Municipal short-end rally grinds on
By Lynne Funk, Christine Albano, Chip Barnett – The Bond Buyer
May 19, 2020
The municipal market continued its short-end rally Tuesday with yields falling by as much as seven basis points, amid a well-functioning new-issue market that saw deals re-priced to lower yields.
Amid an otherwise quiet tone that was characterized by some firmness and strong demand for a large Connecticut pricing and a steepening yield curve, there was support for the front end of the municipal market, according to traders.
The front of the municipal yield curve is “astounding” and traders said dealers are uncharacteristically accepting the levels, likely due to the historically attractive ratios, he noted.

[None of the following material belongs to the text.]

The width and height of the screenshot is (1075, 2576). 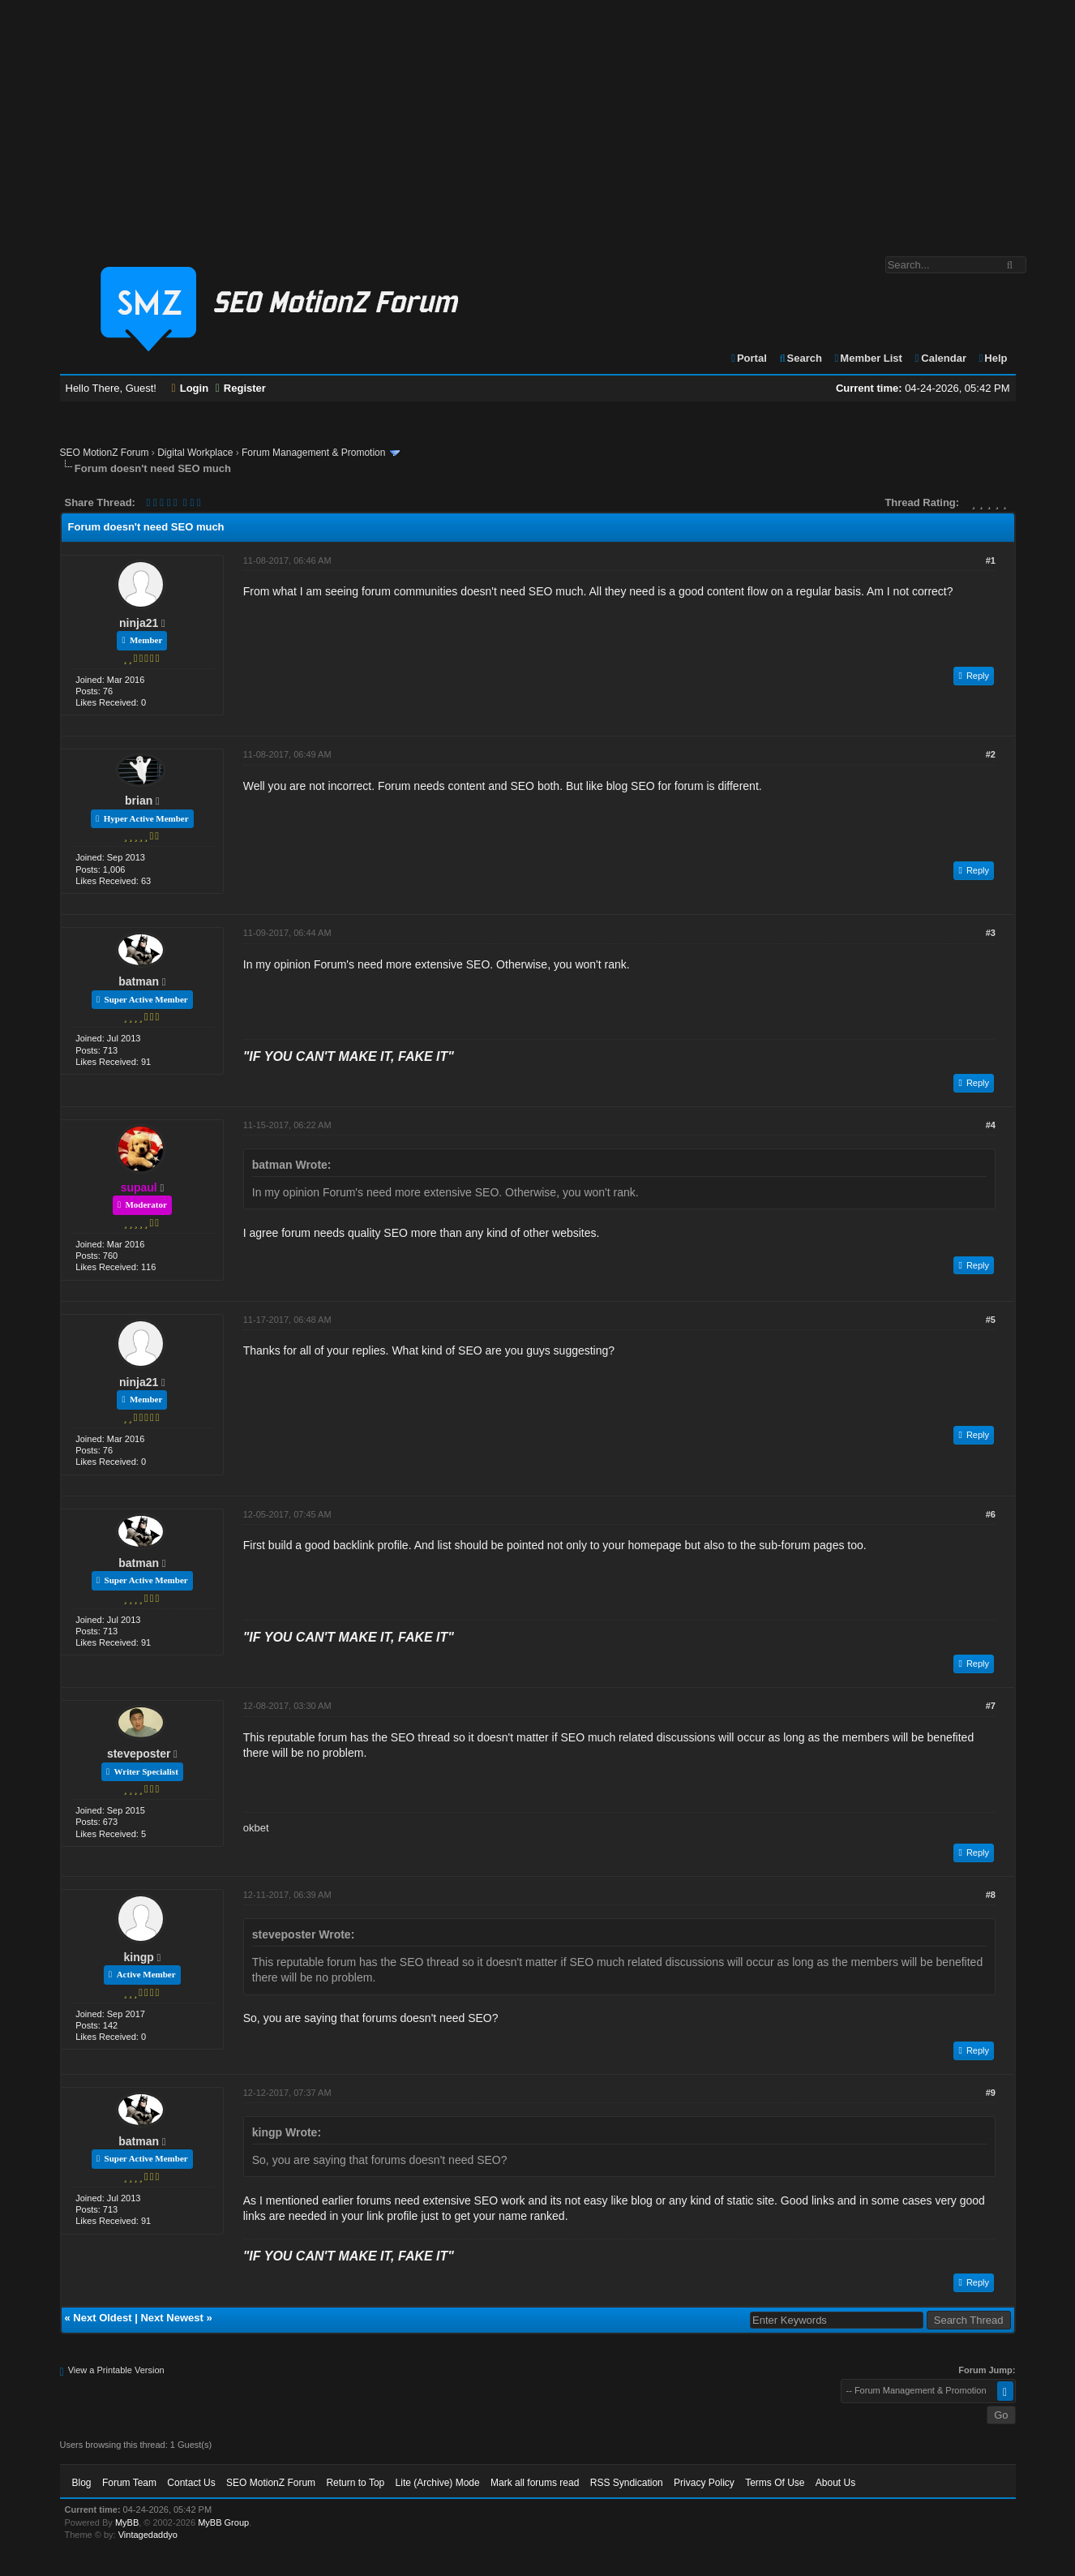 I want to click on Register, so click(x=241, y=388).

Others acknowledged the positive tone and demand in the secondary market.
John Mousseau, president and director of fixed income at Cumberland Advisors said he is seeing strong secondary demand even amid the credit pandemic-impacted market.

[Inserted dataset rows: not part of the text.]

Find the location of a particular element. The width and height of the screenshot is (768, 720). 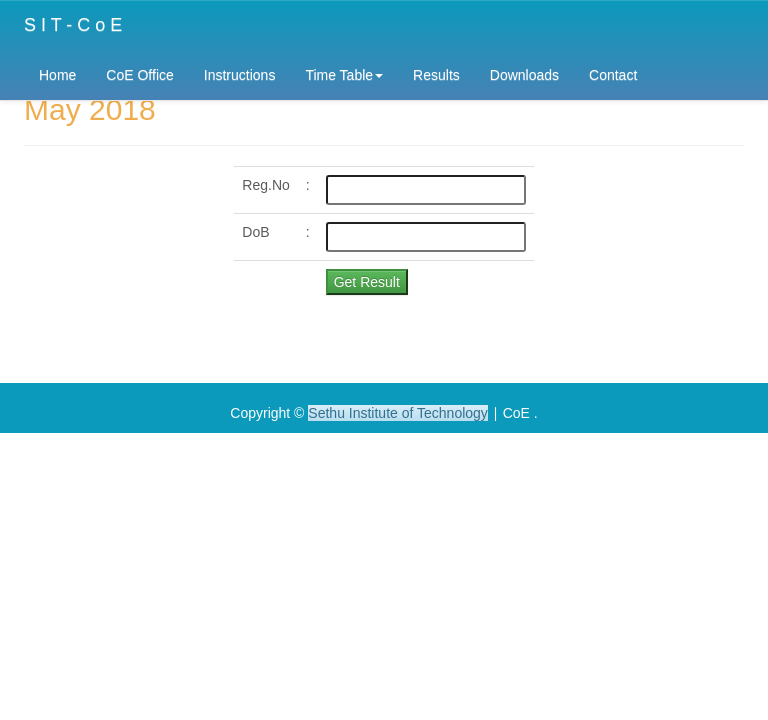

Downloads is located at coordinates (524, 75).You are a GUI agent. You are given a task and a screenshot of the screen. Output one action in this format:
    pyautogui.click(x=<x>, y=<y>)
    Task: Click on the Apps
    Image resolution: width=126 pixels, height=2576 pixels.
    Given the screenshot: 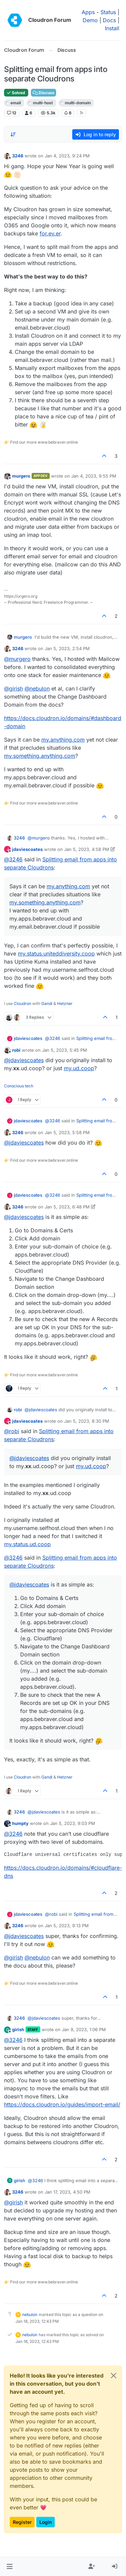 What is the action you would take?
    pyautogui.click(x=88, y=12)
    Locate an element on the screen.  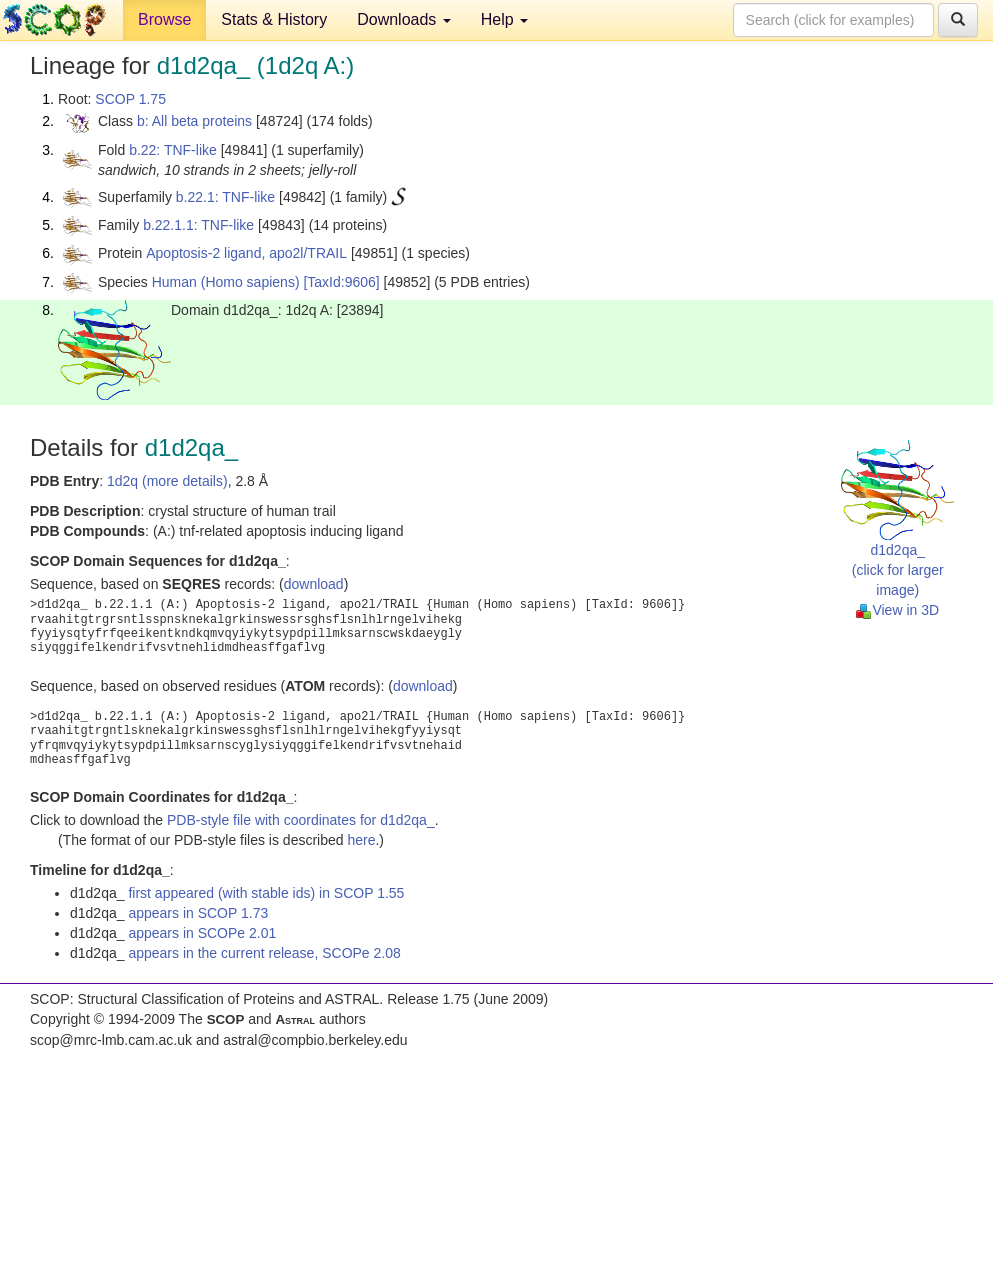
1d2q (more details) is located at coordinates (167, 481).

“The follow through that the markets have seen on MTA from two weeks ago and Illinois from last week is testimony to the access to the capital markets that exists even for troubled credits,” Mousseau said Tuesday.
The Northeast trader said demand is decent in the secondary, but with some muted activity.
He cited a block of Illinois general obligation bonds, which priced in the primary market last week, whose yields firmed by 40 to 50 basis points from where the original pricing. A Chicago trader said Illinois paper saw some flow and it wasn’t “too shabby.”